Infection facts
• Infection is a host’s response to a pathogen.
• Viruses, bacteria, fungi, and parasites cause infection.
• Infection results when a pathogen enters the body; the pathogen attaches to a cell and destroys the cell’s protective membrane, spreads through blood and lymph, multiplies, and causes infection in target organ or tissue.

Understanding infection
• Results when a host organism responds to a pathogen or disease-causing substance.
• Develops when tissue-destroying microorganisms enter and multiply in the body.
• Takes the form of minor illnesses, such as colds and ear infections, or results in a life-threatening condition called sepsis, which causes widespread vasodilation and multiorgan system failure.

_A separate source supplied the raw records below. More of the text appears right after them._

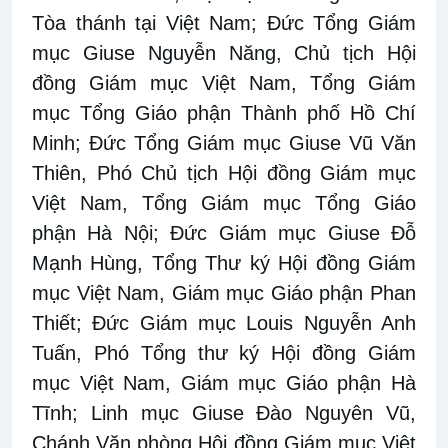
Tòa thánh tại Việt Nam; Đức Tổng Giám
mục Giuse Nguyễn Năng, Chủ tịch Hội
đồng Giám mục Việt Nam, Tổng Giám
mục Tổng Giáo phận Thành phố Hồ Chí
Minh; Đức Tổng Giám mục Giuse Vũ Văn
Thiên, Phó Chủ tịch Hội đồng Giám mục
Việt Nam, Tổng Giám mục Tổng Giáo
phận Hà Nội;
Đức
Giám mục Giuse Đỗ
Mạnh Hùng, Tổng Thư ký Hội đồng Giám
mục Việt Nam, Giám mục Giáo phận Phan
Thiết;
Đức
Giám mục Louis Nguyễn Anh
Tuấn, Phó Tổng thư ký Hội đồng Giám
mục Việt Nam, Giám mục Giáo phận Hà
Tĩnh; Linh mục Giuse Đào Nguyên Vũ,
Chánh Văn phòng Hội đồng Giám mục Việt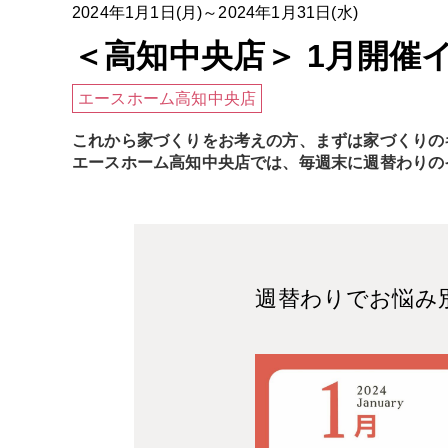
2024年1月1日(月)～2024年1月31日(水)
＜高知中央店＞ 1月開催
エースホーム高知中央店
これから家づくりをお考えの方、まずは家づくりの
エースホーム高知中央店では、毎週末に週替わりの
週替わりでお悩み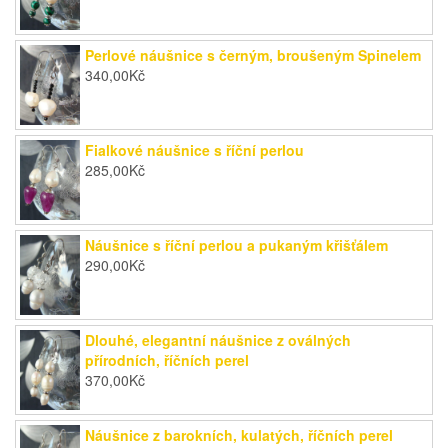
Perlové náušnice s černým, broušeným Spinelem
340,00
Kč
Fialkové náušnice s říční perlou
285,00
Kč
Náušnice s říční perlou a pukaným křišťálem
290,00
Kč
Dlouhé, elegantní náušnice z oválných
přírodních, říčních perel
370,00
Kč
Náušnice z barokních, kulatých, říčních perel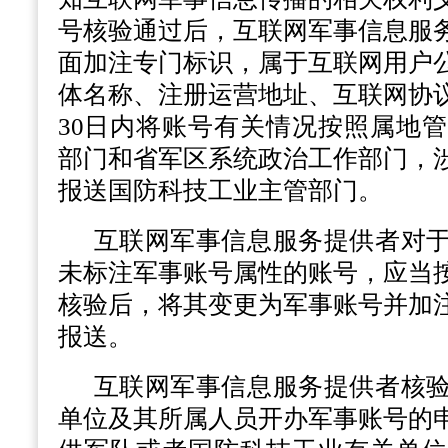
号核验通过后，互联网军事信息服
面加注专门标识，属于互联网用户
体名称、注册运营地址、互联网协
30日内将账号有关情况按照属地
部门和省军区系统政治工作部门，
报送国防科技工业主管部门。
互联网军事信息服务提供者对
未标注军事账号属性的账号，应当
核验后，将其变更为军事账号并加
报送。
互联网军事信息服务提供者核
单位及其所属人员开办军事账号的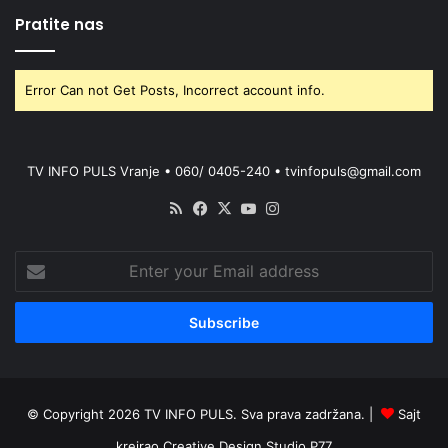
Pratite nas
Error Can not Get Posts, Incorrect account info.
TV INFO PULS Vranje • 060/ 0405-240 • tvinfopuls@gmail.com
RSS
Facebook
X
YouTube
Instagram
Enter
your
Email
address
© Copyright 2026 TV INFO PULS. Sva prava zadržana. |
Sajt
kreirao
Creative Design Studio P77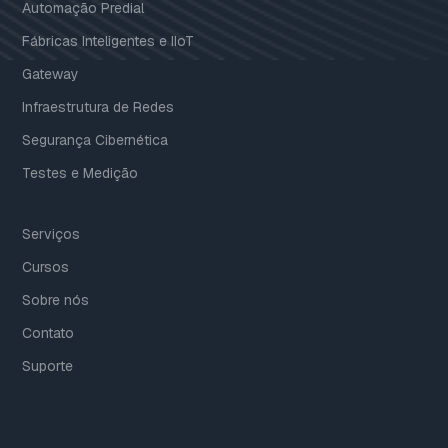
Automação Predial
Fábricas Inteligentes e IIoT
Gateway
Infraestrutura de Redes
Segurança Cibernética
Testes e Medição
Serviços
Cursos
Sobre nós
Contato
Suporte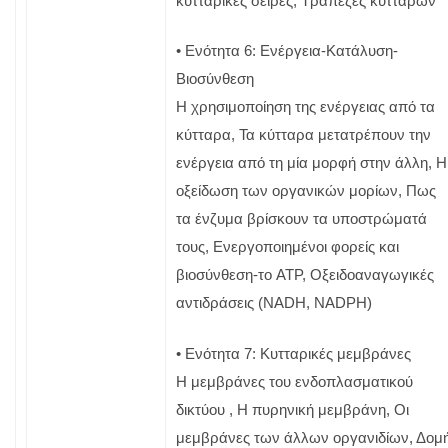
κυτταρικές σειρές, Τράπεζες κυττάρων
• Ενότητα 6: Ενέργεια-Κατάλυση-
Βιοσύνθεση
Η χρησιμοποίηση της ενέργειας από τα
κύτταρα, Τα κύτταρα μετατρέπουν την
ενέργεια από τη μία μορφή στην άλλη, Η
οξείδωση των οργανικών μορίων, Πως
τα ένζυμα βρίσκουν τα υποστρώματά
τους, Ενεργοποιημένοι φορείς και
βιοσύνθεση-το ATP, Οξειδοαναγωγικές
αντιδράσεις (NADH, NADPH)
• Ενότητα 7: Κυτταρικές μεμβράνες
Η μεμβράνες του ενδοπλασματικού
δικτύου , Η πυρηνική μεμβράνη, Οι
μεμβράνες των άλλων οργανιδίων, Δομ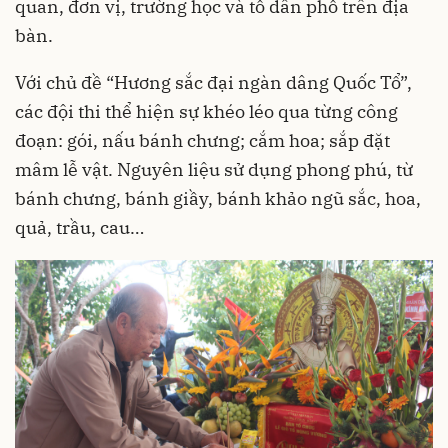
quan, đơn vị, trường học và tổ dân phố trên địa
bàn.
Với chủ đề “Hương sắc đại ngàn dâng Quốc Tổ”,
các đội thi thể hiện sự khéo léo qua từng công
đoạn: gói, nấu bánh chưng; cắm hoa; sắp đặt
mâm lễ vật. Nguyên liệu sử dụng phong phú, từ
bánh chưng, bánh giầy, bánh khảo ngũ sắc, hoa,
quả, trầu, cau…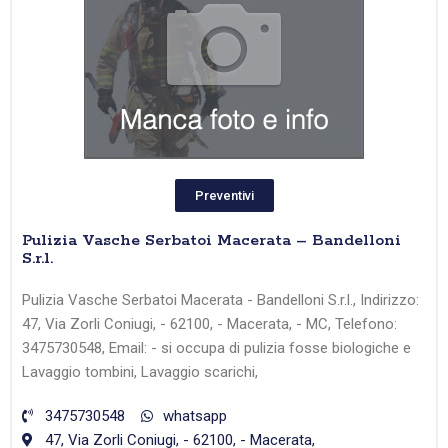
Preventivi
Pulizia Vasche Serbatoi Macerata – Bandelloni
S.r.l.
Pulizia Vasche Serbatoi Macerata - Bandelloni S.r.l., Indirizzo:
47, Via Zorli Coniugi, - 62100, - Macerata, - MC, Telefono:
3475730548, Email: - si occupa di pulizia fosse biologiche e
Lavaggio tombini, Lavaggio scarichi,
3475730548
whatsapp
47, Via Zorli Coniugi, - 62100, - Macerata,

• Caused by four types of microorganisms:

How infections develop
Infection occurs when the body’s defense mechanisms break down or when microorganisms override the defense system. Other factors include:
• poor nutrition
• stress
• humidity
• poor sanitation
• crowded living conditions
• pollution
• dust.
Infection results when a pathogen enters the body through direct contact, inhalation, ingestion, or an insect or animal bite.

Understanding infectious disorders
Herpes simplex — virus fuses to host cell membrane, turns off host’s protein synthesis, and replicates; and viral deoxyribonucleic acid is released.

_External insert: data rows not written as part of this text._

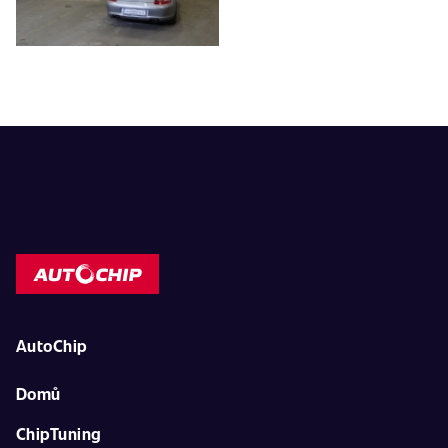
AutoChip
Domů
ChipTuning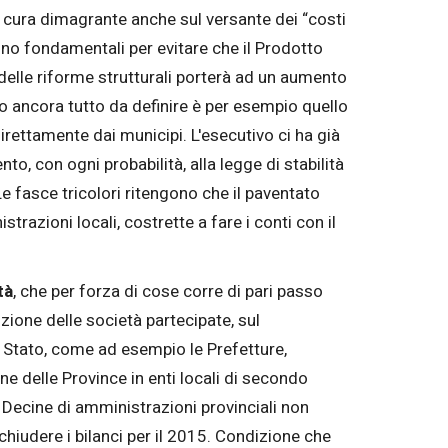
 cura dimagrante anche sul versante dei “costi
anno fondamentali per evitare che il Prodotto
elle riforme strutturali porterà ad un aumento
lo ancora tutto da definire è per esempio quello
irettamente dai municipi. L'esecutivo ci ha già
, con ogni probabilità, alla legge di stabilità
 Le fasce tricolori ritengono che il paventato
trazioni locali, costrette a fare i conti con il
tà
, che per forza di cose corre di pari passo
zione delle società partecipate, sul
lo Stato, come ad esempio le Prefetture,
one delle Province in enti locali di secondo
le. Decine di amministrazioni provinciali non
hiudere i bilanci per il 2015. Condizione che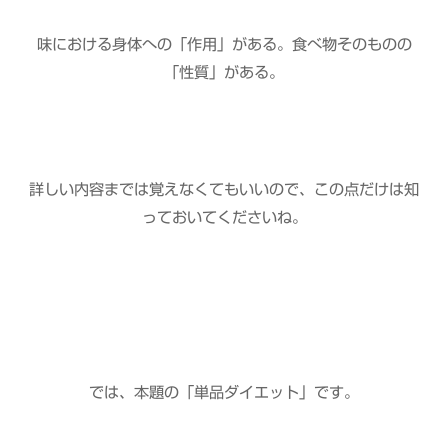
味における身体への「作用」がある。食べ物そのものの
「性質」がある。
詳しい内容までは覚えなくてもいいので、この点だけは知
っておいてくださいね。
では、本題の「単品ダイエット」です。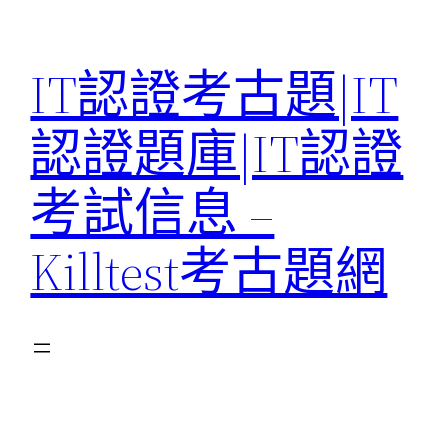
Skip
to
IT認證考古題|IT
content
認證題庫|IT認證
考試信息 –
Killtest考古題網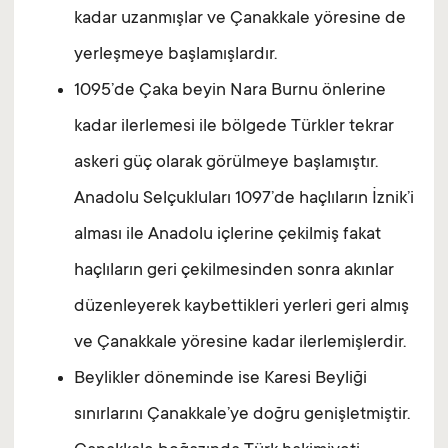
kadar uzanmışlar ve Çanakkale yöresine de
yerleşmeye başlamışlardır.
1095’de Çaka beyin Nara Burnu önlerine
kadar ilerlemesi ile bölgede Türkler tekrar
askeri güç olarak görülmeye başlamıştır.
Anadolu Selçukluları 1097’de haçlıların İznik’i
alması ile Anadolu içlerine çekilmiş fakat
haçlıların geri çekilmesinden sonra akınlar
düzenleyerek kaybettikleri yerleri geri almış
ve Çanakkale yöresine kadar ilerlemişlerdir.
Beylikler döneminde ise Karesi Beyliği
sınırlarını Çanakkale’ye doğru genişletmiştir.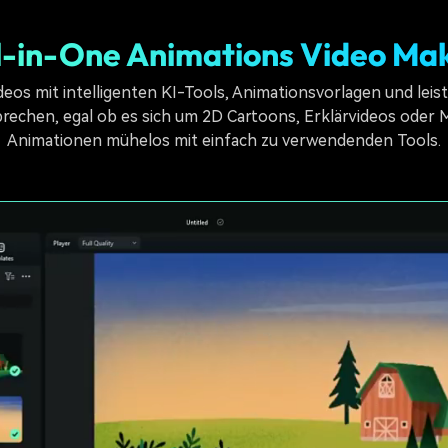
l-in-One Animations Video Ma
Videos mit intelligenten KI-Tools, Animationsvorlagen und le
sprechen, egal ob es sich um 2D Cartoons, Erklärvideos oder M
Animationen mühelos mit einfach zu verwendenden Tools.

Herpes zoster — reactivation of varicella-zoster virus; trigger of reactivation unknown.
Infectious mononucleosis — virus invades B cells of oropharyngeal lymph; B cells die, and virus is released in blood; fever and other symptoms occur.
Lyme disease — tick injects spirochete into blood or deposits feces on skin; after incubation, spirochetes migrate, cause a rash, and disseminate to other skin areas and organs.
Rabies — bite transmits virus through skin; the virus replicates and spreads to the spinal cord and brain where it replicates again.
Respiratory syncytial virus infection — virus transmitted through respiratory secretions; bronchiolitis or pneumonia occurs (severe cases may lead to bronchiolar epithelial damage); and alveolar spaces may fill with fluid.
Rubella — virus transmitted through body fluid contact; the virus replicates in respiratory tract and spreads to the bloodstream.
Salmonellosis — a gram negative bacilli that is ingested through contaminated food or water, or through contact with an infected person or animal; the bacilli then invades the upper small bowel and causes bacteremia.
Toxoplasmosis — intracellular parasites are ingested; parasites are then released and invade and multiply in the GI tract; the parasitic cell ruptures host and disseminates throughout the body.